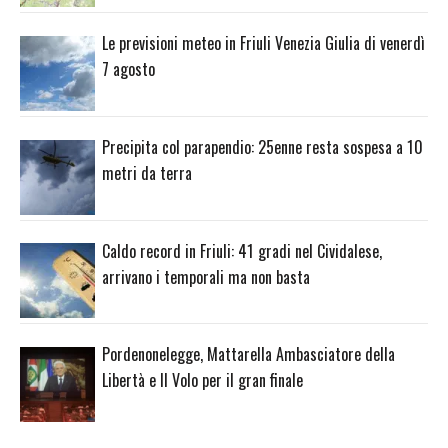
Le previsioni meteo in Friuli Venezia Giulia di venerdì
7 agosto
Precipita col parapendio: 25enne resta sospesa a 10
metri da terra
Caldo record in Friuli: 41 gradi nel Cividalese,
arrivano i temporali ma non basta
Pordenonelegge, Mattarella Ambasciatore della
Libertà e Il Volo per il gran finale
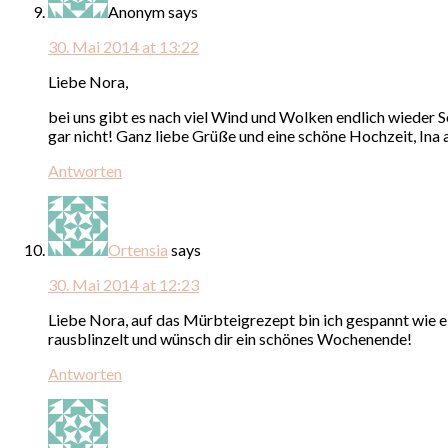
Anonym
says
30. Mai 2014 at 13:22
Liebe Nora,
bei uns gibt es nach viel Wind und Wolken endlich wieder 
gar nicht! Ganz liebe Grüße und eine schöne Hochzeit, In
Antworten
Ortensia
says
30. Mai 2014 at 12:23
Liebe Nora, auf das Mürbteigrezept bin ich gespannt wie ei
rausblinzelt und wünsch dir ein schönes Wochenende!
Antworten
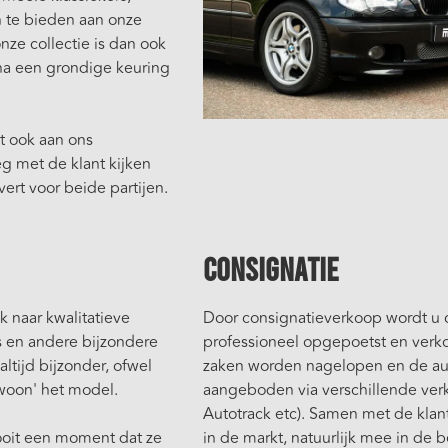
 te bieden aan onze
nze collectie is dan ook
na een grondige keuring
t ook aan ons
g met de klant kijken
ert voor beide partijen.
Consignatie
ek naar kwalitatieve
Door consignatieverkoop wordt u 
s en andere bijzondere
professioneel opgepoetst en verk
altijd bijzonder, ofwel
zaken worden nagelopen en de aut
ewoon' het model.
aangeboden via verschillende verk
Autotrack etc). Samen met de klant
ooit een moment dat ze
in de markt, natuurlijk mee in d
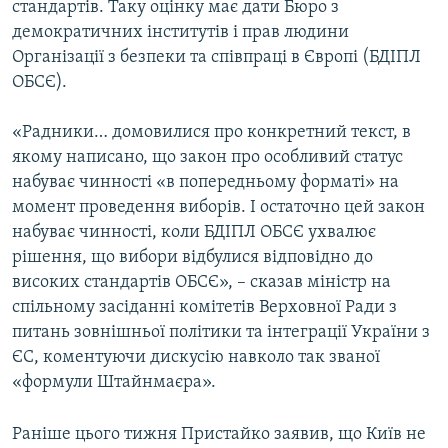
стандартів. Таку оцінку має дати Бюро з
демократичних інститутів і прав людини
Організації з безпеки та співпраці в Європі (БДІПЛ
ОБСЄ).
«Радники… домовилися про конкретний текст, в
якому написано, що закон про особливий статус
набуває чинності «в попередньому форматі» на
момент проведення виборів. І остаточно цей закон
набуває чинності, коли БДІПЛ ОБСЄ ухвалює
рішення, що вибори відбулися відповідно до
високих стандартів ОБСЄ», – сказав міністр на
спільному засіданні комітетів Верховної Ради з
питань зовнішньої політики та інтеграції України з
ЄС, коментуючи дискусію навколо так званої
«формули Штайнмаєра».
Раніше цього тижня Пристайко заявив, що Київ не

▶ [WHAT IS BEING ASKED] Your task is to set down every entry exactly, leaving out any picture it contains.

▶ [SOLUTION TO THIS TASK]
Le previsioni meteo in Friuli Venezia Giulia di venerdì
7 agosto
Precipita col parapendio: 25enne resta sospesa a 10
metri da terra
Caldo record in Friuli: 41 gradi nel Cividalese,
arrivano i temporali ma non basta
Pordenonelegge, Mattarella Ambasciatore della
Libertà e Il Volo per il gran finale
Anonym
says
30. Mai 2014 at 13:22
Liebe Nora,
bei uns gibt es nach viel Wind und Wolken endlich wieder 
gar nicht! Ganz liebe Grüße und eine schöne Hochzeit, In
Antworten
Ortensia
says
30. Mai 2014 at 12:23
Liebe Nora, auf das Mürbteigrezept bin ich gespannt wie ei
rausblinzelt und wünsch dir ein schönes Wochenende!
Antworten
 te bieden aan onze
nze collectie is dan ook
na een grondige keuring
t ook aan ons
g met de klant kijken
ert voor beide partijen.
Consignatie
ek naar kwalitatieve
Door consignatieverkoop wordt u 
s en andere bijzondere
professioneel opgepoetst en verk
altijd bijzonder, ofwel
zaken worden nagelopen en de aut
ewoon' het model.
aangeboden via verschillende verk
Autotrack etc). Samen met de klant
ooit een moment dat ze
in de markt, natuurlijk mee in d
стандартів. Таку оцінку має дати Бюро з
демократичних інститутів і прав людини
Організації з безпеки та співпраці в Європі (БДІПЛ
ОБСЄ).
«Радники… домовилися про конкретний текст, в
якому написано, що закон про особливий статус
набуває чинності «в попередньому форматі» на
момент проведення виборів. І остаточно цей закон
набуває чинності, коли БДІПЛ ОБСЄ ухвалює
рішення, що вибори відбулися відповідно до
високих стандартів ОБСЄ», – сказав міністр на
спільному засіданні комітетів Верховної Ради з
питань зовнішньої політики та інтеграції України з
ЄС, коментуючи дискусію навколо так званої
«формули Штайнмаєра».
Раніше цього тижня Пристайко заявив, що Київ не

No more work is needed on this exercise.